(Page segmentation data)
* * *

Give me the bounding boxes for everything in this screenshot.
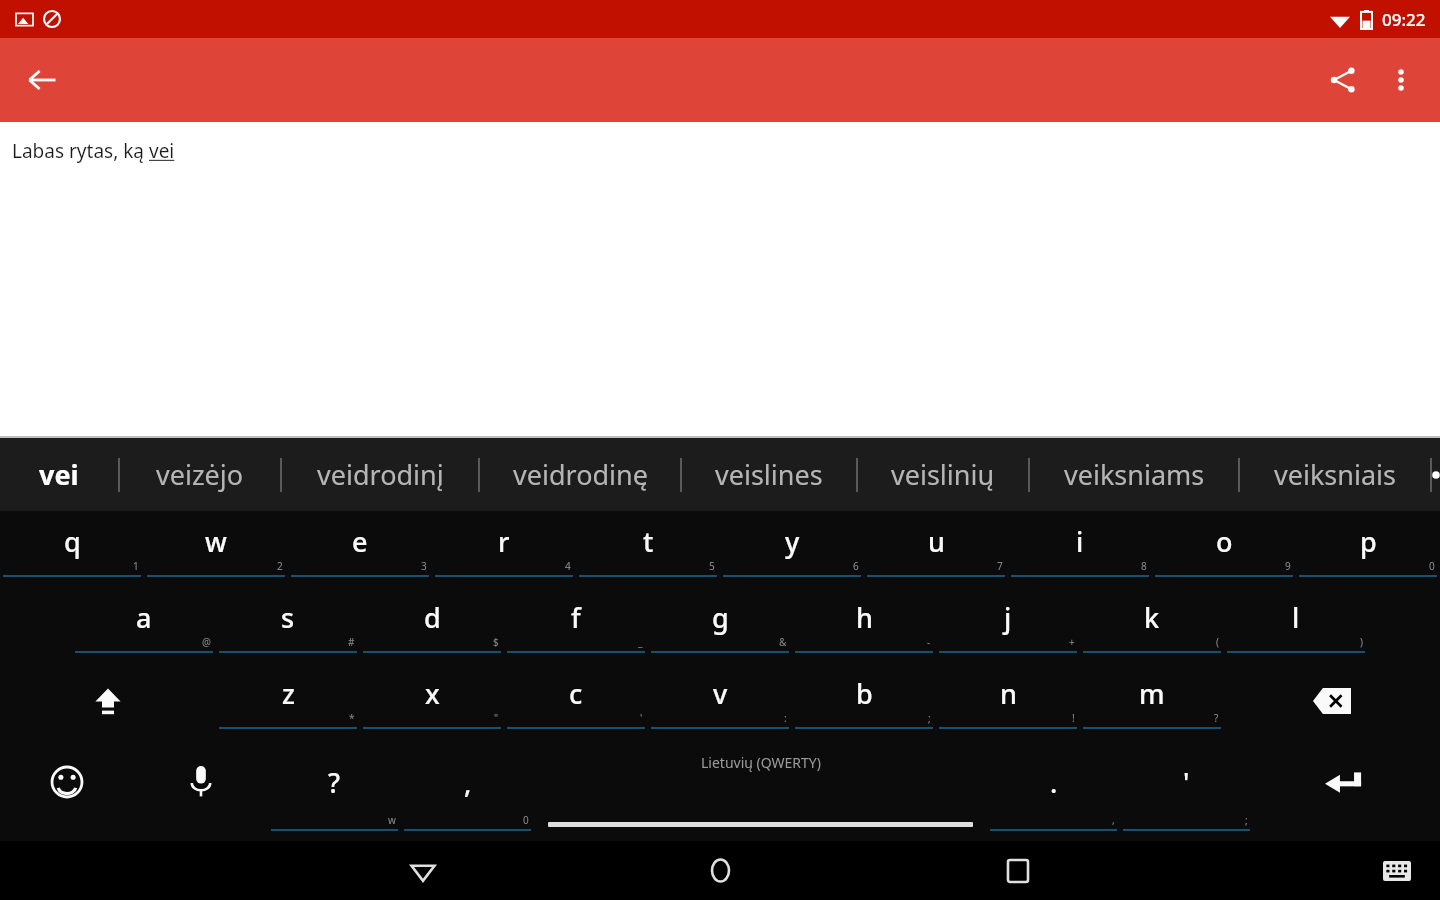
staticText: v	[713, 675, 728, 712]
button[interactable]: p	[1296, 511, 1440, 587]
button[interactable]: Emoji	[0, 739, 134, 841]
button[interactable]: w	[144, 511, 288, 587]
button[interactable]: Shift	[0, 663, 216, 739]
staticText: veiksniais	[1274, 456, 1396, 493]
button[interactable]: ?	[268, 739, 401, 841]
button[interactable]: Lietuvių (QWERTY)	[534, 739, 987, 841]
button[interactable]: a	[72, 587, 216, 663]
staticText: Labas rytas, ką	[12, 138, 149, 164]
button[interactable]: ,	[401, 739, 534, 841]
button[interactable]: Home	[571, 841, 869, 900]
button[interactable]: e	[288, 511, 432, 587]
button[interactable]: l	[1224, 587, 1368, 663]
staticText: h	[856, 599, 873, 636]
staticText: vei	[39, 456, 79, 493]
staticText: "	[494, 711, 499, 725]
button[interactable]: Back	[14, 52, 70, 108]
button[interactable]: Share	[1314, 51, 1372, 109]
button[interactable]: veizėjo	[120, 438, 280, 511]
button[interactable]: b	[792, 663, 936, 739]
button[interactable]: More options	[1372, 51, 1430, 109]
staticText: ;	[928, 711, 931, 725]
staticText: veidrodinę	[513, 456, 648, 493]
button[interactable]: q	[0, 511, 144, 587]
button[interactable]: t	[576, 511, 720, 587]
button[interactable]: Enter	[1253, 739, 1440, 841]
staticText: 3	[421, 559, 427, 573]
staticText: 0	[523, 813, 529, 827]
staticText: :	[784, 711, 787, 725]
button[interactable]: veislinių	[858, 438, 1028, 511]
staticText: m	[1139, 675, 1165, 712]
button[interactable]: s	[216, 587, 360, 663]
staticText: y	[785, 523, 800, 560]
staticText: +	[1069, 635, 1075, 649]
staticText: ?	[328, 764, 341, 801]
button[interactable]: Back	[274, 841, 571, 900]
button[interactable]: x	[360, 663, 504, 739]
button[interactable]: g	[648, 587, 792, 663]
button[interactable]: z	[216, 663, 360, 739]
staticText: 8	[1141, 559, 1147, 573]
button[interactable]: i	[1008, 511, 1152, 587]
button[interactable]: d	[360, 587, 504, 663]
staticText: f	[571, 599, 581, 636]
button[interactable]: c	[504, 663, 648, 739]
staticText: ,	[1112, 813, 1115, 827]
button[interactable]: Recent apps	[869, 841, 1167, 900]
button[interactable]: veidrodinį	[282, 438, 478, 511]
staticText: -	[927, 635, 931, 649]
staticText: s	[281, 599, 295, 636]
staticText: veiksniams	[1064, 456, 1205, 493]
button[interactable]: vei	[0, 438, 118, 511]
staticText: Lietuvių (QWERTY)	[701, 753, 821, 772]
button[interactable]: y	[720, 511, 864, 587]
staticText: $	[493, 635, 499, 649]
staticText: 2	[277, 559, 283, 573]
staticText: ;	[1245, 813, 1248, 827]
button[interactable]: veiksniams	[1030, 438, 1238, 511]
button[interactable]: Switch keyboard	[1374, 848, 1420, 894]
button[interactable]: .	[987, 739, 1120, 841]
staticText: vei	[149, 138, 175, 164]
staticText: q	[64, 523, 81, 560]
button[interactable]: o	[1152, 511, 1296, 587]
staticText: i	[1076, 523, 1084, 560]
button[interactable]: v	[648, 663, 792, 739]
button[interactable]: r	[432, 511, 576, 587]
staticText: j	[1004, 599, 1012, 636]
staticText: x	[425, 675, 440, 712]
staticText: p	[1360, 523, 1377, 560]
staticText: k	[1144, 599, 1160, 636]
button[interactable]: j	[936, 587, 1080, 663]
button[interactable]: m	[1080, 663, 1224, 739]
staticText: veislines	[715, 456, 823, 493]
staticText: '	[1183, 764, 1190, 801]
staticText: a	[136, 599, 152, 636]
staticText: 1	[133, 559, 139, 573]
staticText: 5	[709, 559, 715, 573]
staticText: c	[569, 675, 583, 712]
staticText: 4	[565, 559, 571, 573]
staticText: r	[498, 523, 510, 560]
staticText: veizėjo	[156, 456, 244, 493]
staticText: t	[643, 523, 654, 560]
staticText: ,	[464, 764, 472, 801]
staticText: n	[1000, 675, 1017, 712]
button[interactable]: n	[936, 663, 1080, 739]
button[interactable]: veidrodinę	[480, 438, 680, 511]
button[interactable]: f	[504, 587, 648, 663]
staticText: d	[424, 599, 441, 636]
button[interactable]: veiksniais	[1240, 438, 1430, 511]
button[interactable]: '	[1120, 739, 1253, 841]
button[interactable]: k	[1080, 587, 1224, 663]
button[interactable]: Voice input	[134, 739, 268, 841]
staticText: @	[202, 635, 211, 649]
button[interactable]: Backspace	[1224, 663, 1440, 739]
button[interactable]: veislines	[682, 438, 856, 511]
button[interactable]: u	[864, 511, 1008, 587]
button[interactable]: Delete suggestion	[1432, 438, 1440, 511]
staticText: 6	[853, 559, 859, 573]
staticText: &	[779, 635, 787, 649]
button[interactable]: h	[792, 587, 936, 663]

* * *

Which of the lines in the data contain the string "veislines"? Return each one.

staticText: veislines	[715, 456, 823, 493]
button[interactable]: veislines	[682, 438, 856, 511]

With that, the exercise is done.